Over the past few years, the demand for ever cheaper and lighter weight portable electronic devices has led to a growing need to manufacture durable, lightweight, and low cost electronic circuits including high density memory chips. The increasing complexity of electronic devices and integrate circuits, coupled with the decreasing size of individual circuit elements, places ever more stringent demands on fabrication processes, particularly with respect to resolution and accuracy of the fabrication patterns. The ability to fabricate on a nanometer scale guarantees a continuation in miniaturization of functional devices. Micro-fabrication techniques can produce structures having features on the order of nanometers. Micro-fabrication is used in a wide variety of applications, such as the manufacturing of integrated circuits (i.e., semiconductor processing), biotechnology, optical technology, mechanical systems, and micro-electro-mechanical systems (“MEMS”).
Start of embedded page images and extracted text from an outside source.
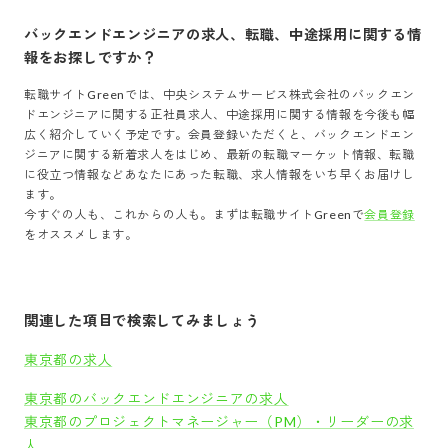
バックエンドエンジニア
の求人、転職、中途採用に関する情
報をお探しですか？
転職サイトGreenでは、
中央システムサービス株式会社
の
バックエン
ドエンジニア
に関する正社員求人、中途採用に関する情報を今後も幅
広く紹介していく予定です。会員登録いただくと、
バックエンドエン
ジニア
に関する新着求人をはじめ、最新の転職マーケット情報、転職
に役立つ情報などあなたにあった転職、求人情報をいち早くお届けし
ます。
今すぐの人も、これからの人も。まずは転職サイトGreenで
会員登録
をオススメします。
関連した項目で検索してみましょう
東京都の求人
東京都のバックエンドエンジニアの求人
東京都のプロジェクトマネージャー（PM）・リーダーの求
人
Micro-fabrication is typically a multi-step process involving the patterned deposition or removal of material from one or more layers that make up a finished device. Micro-fabrication is sensitive to the presence of contaminant particles. In micro-fabrication it is common to inspect a substrate for the presence of contaminants between process steps. As the size of micro-fabricated features decreases, smaller and smaller contaminant particles and films can affect device yield. A number of tools have been developed for detecting contaminant particles. Inspection tools, such as a scanning electron microscope (SEM) are commonly used to inspect a partially fabricated device or wafer containing multiple devices for defects. For certain cases, it may be sufficient to image the defects, e.g., with the SEM and analyze the image to characterize defects. But for many cases, once defects have been detected it is important to chemically characterize them.
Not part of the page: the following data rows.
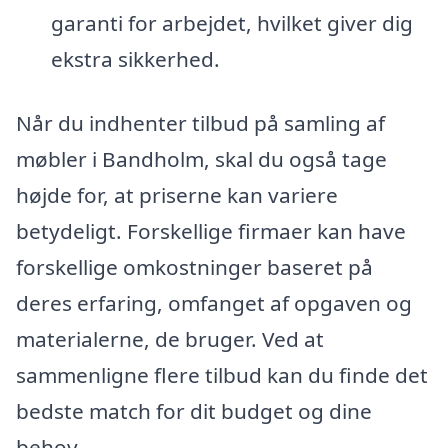
garanti for arbejdet, hvilket giver dig
ekstra sikkerhed.
Når du indhenter tilbud på samling af
møbler i Bandholm, skal du også tage
højde for, at priserne kan variere
betydeligt. Forskellige firmaer kan have
forskellige omkostninger baseret på
deres erfaring, omfanget af opgaven og
materialerne, de bruger. Ved at
sammenligne flere tilbud kan du finde det
bedste match for dit budget og dine
behov.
Those skilled in the substrate processing arts have long recognized the need for chemical characterization of very small defects. Unfortunately, many of the suggested defect characterization techniques do not provide chemical specific information. For example, Transmission Electron Microscopy (TEM) with energy dispersion x-ray (EDX) or energy-loss spectroscopy has been suggested for characterization of very small defects. Unfortunately, this technique does not provide chemical specific information and further requires a very thin sample for an electron beam to pass through. Scanning tunneling microscopy (STM) in conjunction with I-V curve or scanning near field optical spectroscopy has also been suggested. Although the sample need not be thin, the results do not provide chemical specific information.
An electron spectrometer utilizing a focusing field, such as a cylindrical mirror analyzer, is often used in spectroscopy of charged particles for chemical analysis that makes use of electrons emitted from a substance after being bombarded or irradiated with electrons or ions from a source such as an electron gun. Typical electron spectrometers operate in a scanning mode in which a voltage between two electrodes varies to selectively focus electrons of different energies onto a detector. An electron spectrum may be derived from a scan of detector signal as a function of voltage between the electrodes. Unfortunately, such scanning can take several minutes to complete. During this time, contaminants may build up on the sample and affect the spectrum. Consequently, most electron spectroscopy is done under ultra-high vacuum (UHV) condition (10−10 torr or less). However, UHV conditions require expensive equipment and considerable time. Thus, UHV electron spectroscopy is incompatible with semiconductor processing. It is within this context that embodiments of the present invention arise.